Elections represent key moments when individuals and groups have the opportunity to have their decision-makers, and the parties they represent, make commitments. In anticipation of the 2015 federal election, Action Canada for Sexual Health and Rights has produced a series of thematic briefs outlining what actions we think the Government of Canada should take on a range of sexual and reproductive rights issues in the coming years.
This week, the Canadian Health Coalition, as part of the Health Care for All campaign, brings light to the need for a national drug plan in our country. Action Canada for Sexual Health and Rights supports this initiative as a national drug plan that guarantees access to a comprehensive range of medication, devices and appropriate supports would make an important contribution to the full realization of people’s sexual and reproductive rights.
International law guarantees all people the right to life and the right to the highest attainable standard of physical and mental health, which includes sexual and reproductive health. The Canadian Health Coalition reports that Canada is the only country with public health care and no national drug plan. While most health services are covered through provincial health insurance plans, prescribed medication is not covered through provincial public insurance plans. According to drugcoverage.ca approximately 60% of the population has access to private health insurance which provides reimbursements for prescribed medication, devices and other specialized services. According to a survey by Statistics Canada, 24% of the Canadian population report that they have no drug coverage and so are forced to pay out of pocket for pharmaceutical products, including contraceptive drugs and devices. Those most likely to fall through the gaps are people who are working but who have low earnings as they may not be eligible for public benefits and are less likely to have employer-provided benefits. The remainder of the population is subject to the variable provincial regimes that provide coverage to certain members of their population including recipients of social assistance, seniors and other specific groups through provincial drug formularies that may or may not include certain products depending on the province of residence. This results in differential access to essential health commodities across provinces and territories and in barriers and inequalities in accessing them within each province and territory, particularly for those with limited access to resources.

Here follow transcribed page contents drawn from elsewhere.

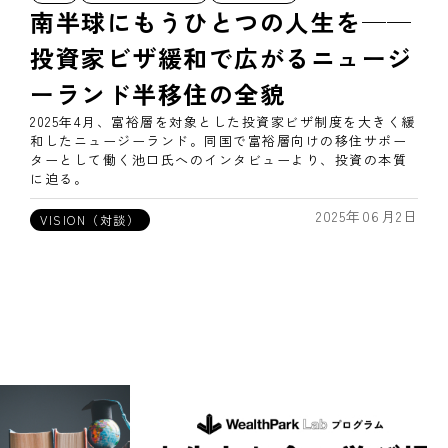
南半球にもうひとつの人生を──
投資家ビザ緩和で広がるニュージ
ーランド半移住の全貌
2025年4月、富裕層を対象とした投資家ビザ制度を大きく緩
和したニュージーランド。同国で富裕層向けの移住サポー
ターとして働く池口氏へのインタビューより、投資の本質
に迫る。
2025年06月2日
VISION（対談）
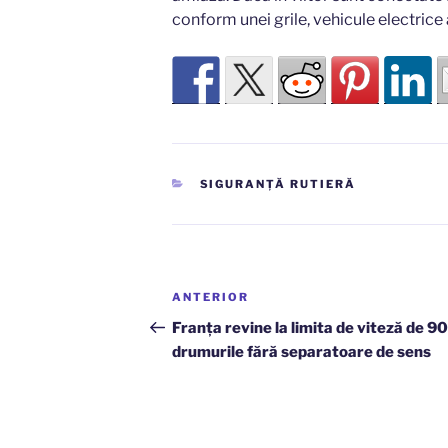
conform unei grile, vehicule electrice
CATEGORII
SIGURANȚĂ RUTIERĂ
Navigare
Articolul
ANTERIOR
în
anterior
Franța revine la limita de viteză de 9
drumurile fără separatoare de sens
articole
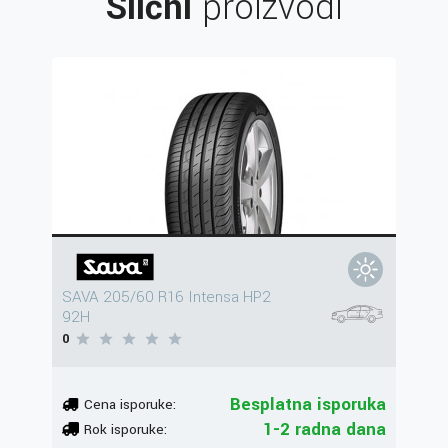
Slični
proizvodi
SAVA 205/60 R16 Intensa HP2
92H
0
Besplatna isporuka
Cena isporuke:
1-2 radna dana
Rok isporuke:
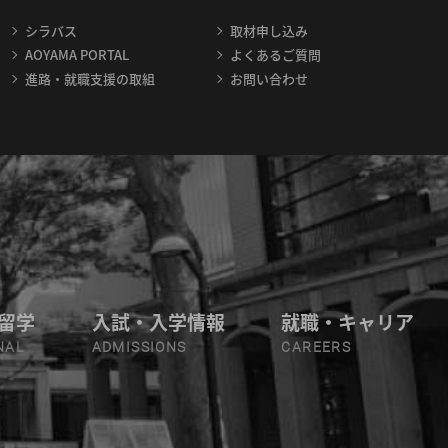
シラバス
取材申し込み
AOYAMA PORTAL
よくあるご質問
進路・就職支援の取組
お問い合わせ
留学
入試・入学情報
就職・キャリア
NAL
ADMISSIONS
CAREERS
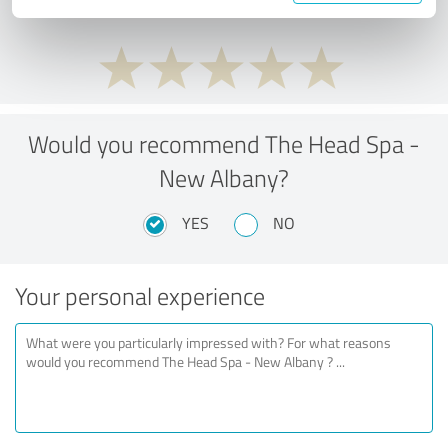
Would you recommend The Head Spa -
New Albany?
YES
NO
Your personal experience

The ability to manage one’s fertility, have healthy pregnancies, and prevent, treat or manage sexually transmitted infections should not be dependent on income, place of residence or immigration status. People in Canada who require vaccines, medication or birth control devices should not need to rely on insurance or personal savings to afford the resources needed to maintain or realize the best possible sexual and reproductive health outcomes. Yet, at present, medicines, devices and supports to improve sexual and reproductive health are not covered universally.